Bogotá D. C., nueve (9) de mayo del dos mil siete (2007).
MOTIVO DE LA DECISIÓN
La Sala resuelve de fondo sobre la posibilidad de casar oficiosamente la sentencia condenatoria del 27 de julio del 2006, proferida por el Tribunal Superior de Montería, que ratificó el fallo del 11 de julio del 2003, producido por la Jueza 30 Penal del Circuito de Bogotá, mediante el cual condenó a Ruth Julieta Ortiz Castro como autora de falsedad material de servidor público en documento público, prevista en el artículo 218 del Código Penal de 1.980. Le impuso 3 años de prisión y de interdicción de derechos y funciones públicas, le concedió la suspensión condicional de la ejecución de la pena y la exoneró de la indemnización de perjuicios.
HECHOS
El 24 de agosto de 1.998, un funcionario del Instituto de los Seguros Sociales –ISS-, Empresa Industrial y Comercial del Estado, con sede en Bogotá, detectó que en la base de datos del sistema se había adulterado la información correspondiente a la señora Rosa Herminda Castro Góngora, para hacer figurar como cotizadas las semanas correspondientes a los años de 1.977 a 1.984, datos contrarios a la realidad.

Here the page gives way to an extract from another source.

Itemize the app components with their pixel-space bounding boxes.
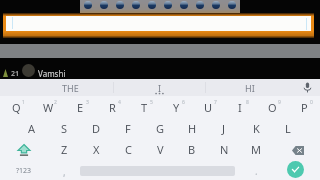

El hecho fue cometido por Ruth Julieta Ortiz Castro, hija suya, quien era contratista de la Institución, le estaba asignada la tarea de digitar datos y para realizar los cambios en los archivos utilizó la clave de acceso de una compañera.
ACTUACIÓN PROCESAL BÁSICA
Adelantada la investigación, el 13 de marzo del 2001, la fiscalía acusó a la procesada como autora de las conductas de falsedad material de particular en documento público y tentativa de estafa agravada.
La decisión fue recurrida por la defensa
El 22 de junio del mismo año, la Fiscalía Delegada ante los Tribunales Superiores de Bogotá y Cundinamarca revocó el cargo por el delito contra el patrimonio económico, y confirmó el relativo al atentado contra la fe pública, pero modificó la calificación jurídica provisional y la acusó como autora del delito de falsedad material de servidor público en documento público, tipificado en el artículo 218 del código penal. (Resalta la Sala).
Luego fueron proferidas las sentencias ya indicadas.
La defensa interpuso y sustentó oportunamente recurso extraordinario de casación.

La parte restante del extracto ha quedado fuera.